Every dispute, every job action, is isolated from the community as a whole and from the rest of organized Labor. While every thief and his mother is plundering the public treasury and bankers and other wasters are being bailed out to the tune of trillions of dollars by the taxpayers and more than $20 trillion is stashed away in offshore tax havens by wealthy individuals, those at the helm of organized Labor, honest citizens that they are, are about the only force in society that obey the law; except when it comes to their own members that is. They refuse to wage an offensive of our own and instead plead with our enemies to be a little less aggressive, concessions have to be made they say, but not so deep, please.
The strike at Caterpillar could have been won as so many struggles in the past could have been.

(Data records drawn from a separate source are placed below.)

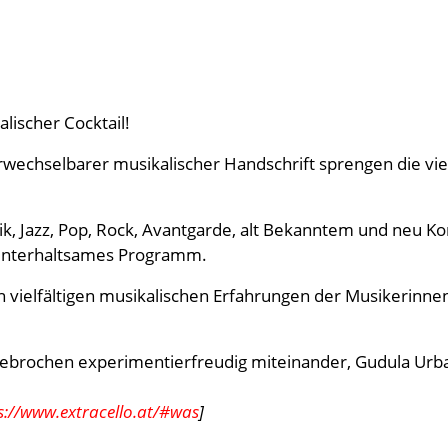
alischer Cocktail!
verwechselbarer musikalischer Handschrift sprengen die
ik, Jazz, Pop, Rock, Avantgarde, alt Bekanntem und neu K
 unterhaltsames Programm.
 vielfältigen musikalischen Erfahrungen der Musikerinnen
ngebrochen experimentierfreudig miteinander, Gudula Urban
s://www.extracello.at/#was
]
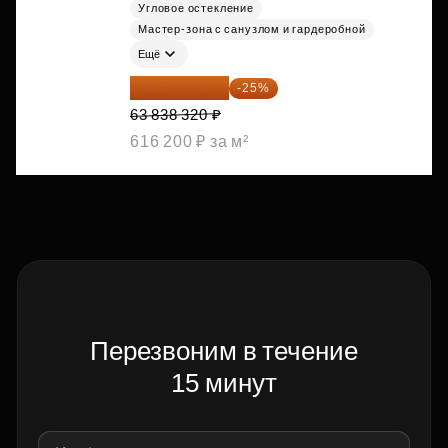
Угловое остекление
Мастер-зона с санузлом и гардеробной
Ещё
47 878 740 ₽
-25%
63 838 320 ₽
616 200 ₽ за м²
Перезвоним в течение
15 минут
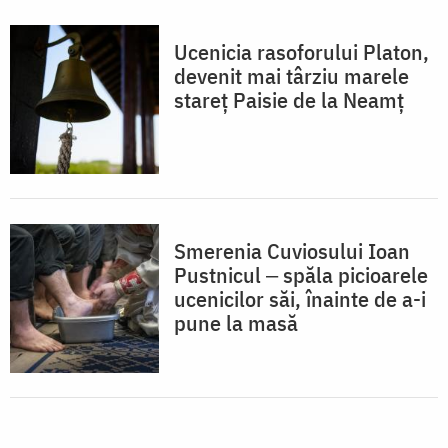
Ucenicia rasoforului Platon,
devenit mai târziu marele
stareț Paisie de la Neamț
Smerenia Cuviosului Ioan
Pustnicul ‒ spăla picioarele
ucenicilor săi, înainte de a-i
pune la masă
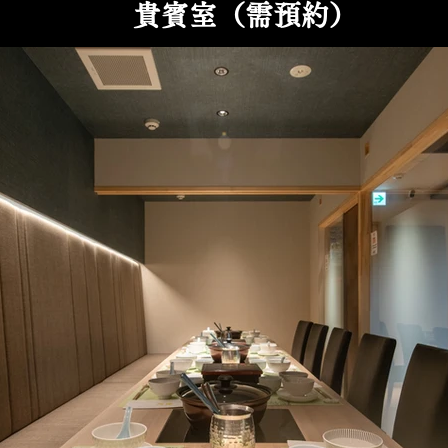
貴賓室（需預約）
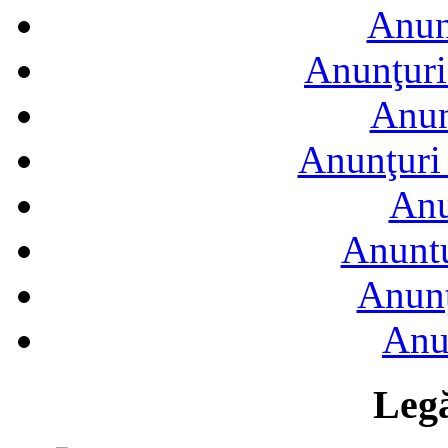
Anun
Anunţuri
Anun
Anunţuri 
Anu
Anuntu
Anunţ
Anu
Legă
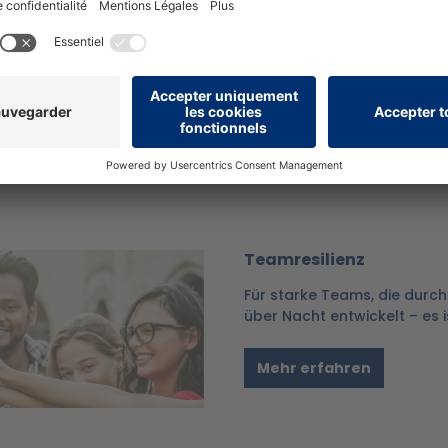
® Resilienz-Modell ist ein e
Menschen differenziert zu be
Widerstandsfähigkeit auszu
zu bewältigen.
Mehr erfahren
Teamresilienz
Für starke Teams, die durch
über Nacht entwickelt – es i
Mehr erfahren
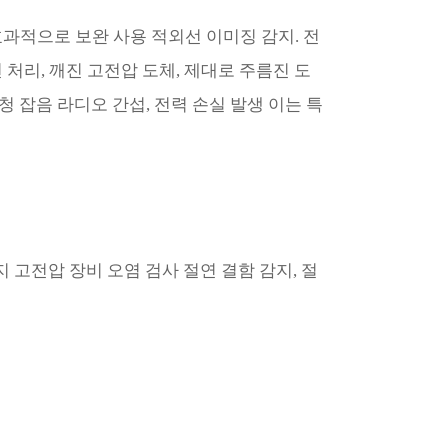
효과적으로 보완 사용 적외선 이미징 감지. 전
 처리, 깨진 고전압 도체, 제대로 주름진 도
가청 잡음 라디오 간섭, 전력 손실 발생 이는 특
지 고전압 장비 오염 검사 절연 결함 감지, 절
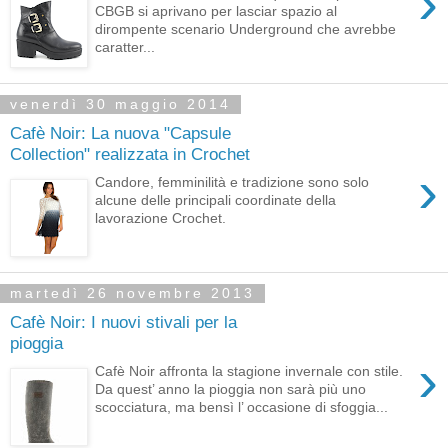
›
CBGB si aprivano per lasciar spazio al
dirompente scenario Underground che avrebbe
caratter...
venerdì 30 maggio 2014
Cafè Noir: La nuova "Capsule
Collection" realizzata in Crochet
›
Candore, femminilità e tradizione sono solo
alcune delle principali coordinate della
lavorazione Crochet.
martedì 26 novembre 2013
Cafè Noir: I nuovi stivali per la
pioggia
›
Cafè Noir affronta la stagione invernale con stile.
Da quest’ anno la pioggia non sarà più uno
scocciatura, ma bensì l’ occasione di sfoggia...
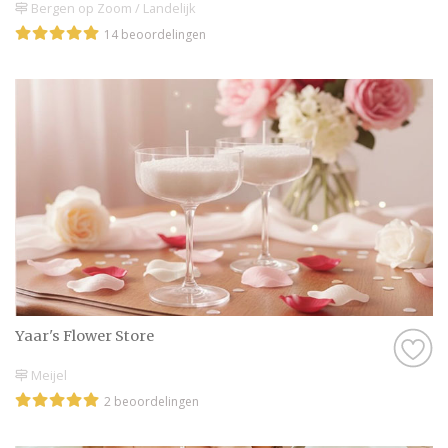
Bergen op Zoom / Landelijk
14 beoordelingen
Yaar's Flower Store
Meijel
2 beoordelingen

But in order to win we have to generalize the struggle. Every workplace battle must be a battle for jobs, for massive increases in public spending on education, infrastructure, a national health care and efficient public transportation system and an end to the trillion dollar wars of US capitalism. No union or community can defeat the forces against us in isolation. We are fighting not individual capitalists, but the capitalist class as a whole; their media, their courts, their police their laws and their two political parties.

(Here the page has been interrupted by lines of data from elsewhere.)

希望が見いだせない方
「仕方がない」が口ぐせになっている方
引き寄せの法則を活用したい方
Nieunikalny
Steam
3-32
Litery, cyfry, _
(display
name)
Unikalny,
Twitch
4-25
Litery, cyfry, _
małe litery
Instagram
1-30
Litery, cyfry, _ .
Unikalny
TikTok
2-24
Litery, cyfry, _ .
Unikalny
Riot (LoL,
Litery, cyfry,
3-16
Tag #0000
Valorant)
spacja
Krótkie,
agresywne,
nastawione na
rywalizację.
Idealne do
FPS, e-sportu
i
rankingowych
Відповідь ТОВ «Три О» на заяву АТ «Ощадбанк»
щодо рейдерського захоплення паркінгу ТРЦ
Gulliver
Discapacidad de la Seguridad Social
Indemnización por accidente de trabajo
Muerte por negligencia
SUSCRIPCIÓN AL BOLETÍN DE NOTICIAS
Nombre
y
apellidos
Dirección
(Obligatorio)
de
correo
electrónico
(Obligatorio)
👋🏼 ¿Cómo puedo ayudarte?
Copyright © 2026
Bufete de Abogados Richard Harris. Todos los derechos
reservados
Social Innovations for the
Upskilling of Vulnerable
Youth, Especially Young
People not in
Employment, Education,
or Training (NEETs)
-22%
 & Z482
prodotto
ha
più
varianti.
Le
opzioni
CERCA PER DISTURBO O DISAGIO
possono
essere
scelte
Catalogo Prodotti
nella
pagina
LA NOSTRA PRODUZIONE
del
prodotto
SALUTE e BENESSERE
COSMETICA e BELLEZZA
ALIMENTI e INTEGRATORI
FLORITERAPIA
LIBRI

There is no shortage of money in society. But to wage a struggle we can win we must recognize we have to return to our traditions and be prepared to defy their laws that make it possible for the 1% to plunder society's wealth and we cannot take these steps without rejecting the Team Concept, that we have to compete with other workers for who works cheapest and with the least rights and protections and the view that workers and the likes of Warren Buffet are on the same team.

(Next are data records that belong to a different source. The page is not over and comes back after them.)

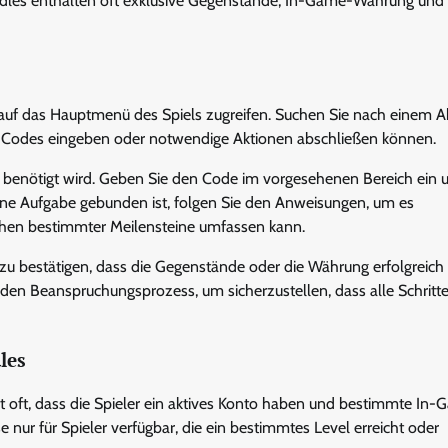
les enthalten oft exklusive Gegenstände, In-Game-Währung und B
uf das Hauptmenü des Spiels zugreifen. Suchen Sie nach einem A
che Codes eingeben oder notwendige Aktionen abschließen können.
her benötigt wird. Geben Sie den Code im vorgesehenen Bereich ein 
eine Aufgabe gebunden ist, folgen Sie den Anweisungen, um es
chen bestimmter Meilensteine umfassen kann.
 zu bestätigen, dass die Gegenstände oder die Währung erfolgreich
 den Beanspruchungsprozess, um sicherzustellen, dass alle Schritte
les
oft, dass die Spieler ein aktives Konto haben und bestimmte In
e nur für Spieler verfügbar, die ein bestimmtes Level erreicht oder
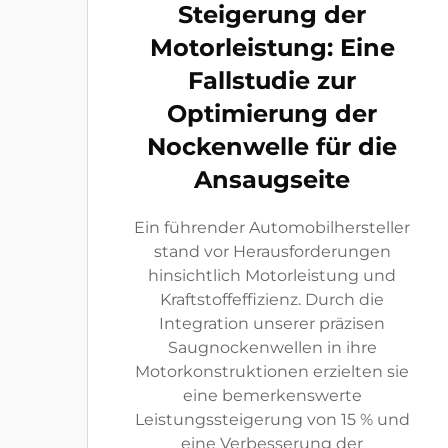
Steigerung der
Motorleistung: Eine
Fallstudie zur
Optimierung der
Nockenwelle für die
Ansaugseite
Ein führender Automobilhersteller
stand vor Herausforderungen
hinsichtlich Motorleistung und
Kraftstoffeffizienz. Durch die
Integration unserer präzisen
Saugnockenwellen in ihre
Motorkonstruktionen erzielten sie
eine bemerkenswerte
Leistungssteigerung von 15 % und
eine Verbesserung der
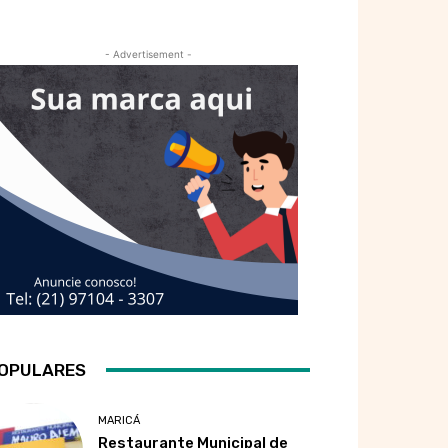
- Advertisement -
OPULARES
MARICÁ
Restaurante Municipal de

It is through such an approach that we can also build a political alternative to the two parties of Wall Street, coming out of such struggles and based on Unions, community organizations representing workers and small community businesses and other formations that want to change the way society allocates and distributes our collective wealth. In this way, threats to move a corporation can be stopped by taking it in to public ownership. We can then reach out to workers throughout the world who are facing the same problems (generally in a much more severe form) and the same enemy. The banks and finance houses should be taken in to public ownership under workers' control an management and capital allocation that is the lubricant of society determined in a collective and planned way for the benefit of all and in harmony with the natural world that we inhabit.
The 1% means business-----so should we.